Google removes apps that use ultrasonic frequencies to track users
Your phone may be sending out ultrasonic tones right now. Sounds the human ear can't pick up, but which other devices can.
A research team sponsored by the German government discovered more than 230 apps on Google's Android market that secretly tracked users through the use of ultrasonic audio. The so-called ultrasonic tracking beacons can help create intimate profiles of people, tying them to a slew of devices communicating with each other through the beacons.
Here's how it works: Let's say your friend's smart TV uses the beacon, and you watch that TV. When a beacon from your phone meets the one from the TV, advertisers tied to both learn a bit more about you — and your friend.
In a paper posted online by the researchers at Braunschweig University of Technology in Germany, the team wrote that they identified 234 Android apps "that are constantly listening for ultrasonic beacons in the background without the user's knowledge."
Four out of 35 stores the team visited in two European cities use the ultrasonic beacons to track shoppers, as well.
The researchers found coding from SilverPush, a San Francisco company that sells cross-device tracking software, on earlier versions of McDonald's and Krispy Kreme apps distributed in the Philippines, but "the functionality has already been removed by the developers," they said in an email to CBS News.

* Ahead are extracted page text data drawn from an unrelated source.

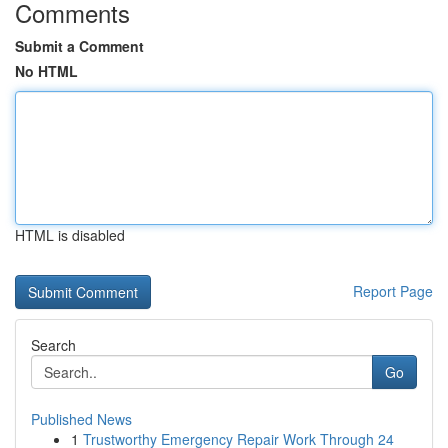
Comments
Submit a Comment
No HTML
HTML is disabled
Report Page
Search
Go
Published News
1
Trustworthy Emergency Repair Work Through 24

Google confirmed to CBS News that the apps discovered by the researchers have all either been suspended or updated to meet the company's privacy policies. In order for the use of ultrasonic beacons to be permissible on Android devices, app developers have to disclose to users that the apps will be using their cellphone microphones for that purpose.
While the use of ultrasonic beacons is not yet widespread, the paper notes that known instances of its use have grown from just six in April 2015, to the 234 identified by the German researchers.
"Our findings strengthen our concerns that the deployment of ultrasonic tracking increases in the wild and therefore needs serious attention regarding its privacy consequences," the researchers wrote.